- _Action item_
A faithful transcription of all the data, images excluded, is the required answer.

Saved entries
+-------+

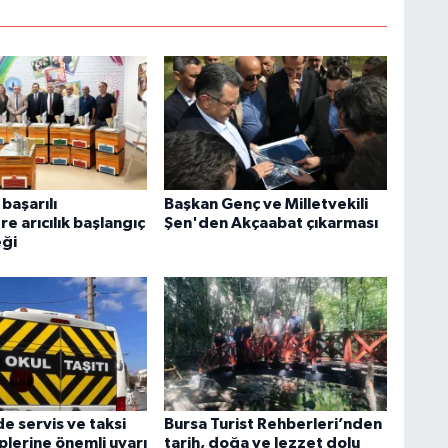
başarılı
Başkan Genç ve Milletvekili
re arıcılık başlangıç
Şen'den Akçaabat çıkarması
eği
de servis ve taksi
Bursa Turist Rehberleri’nden
plerine önemli uyarı
tarih, doğa ve lezzet dolu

+-------+

- _Solution for this task_
başarılı
Başkan Genç ve Milletvekili
re arıcılık başlangıç
Şen'den Akçaabat çıkarması
eği
de servis ve taksi
Bursa Turist Rehberleri’nden
plerine önemli uyarı
tarih, doğa ve lezzet dolu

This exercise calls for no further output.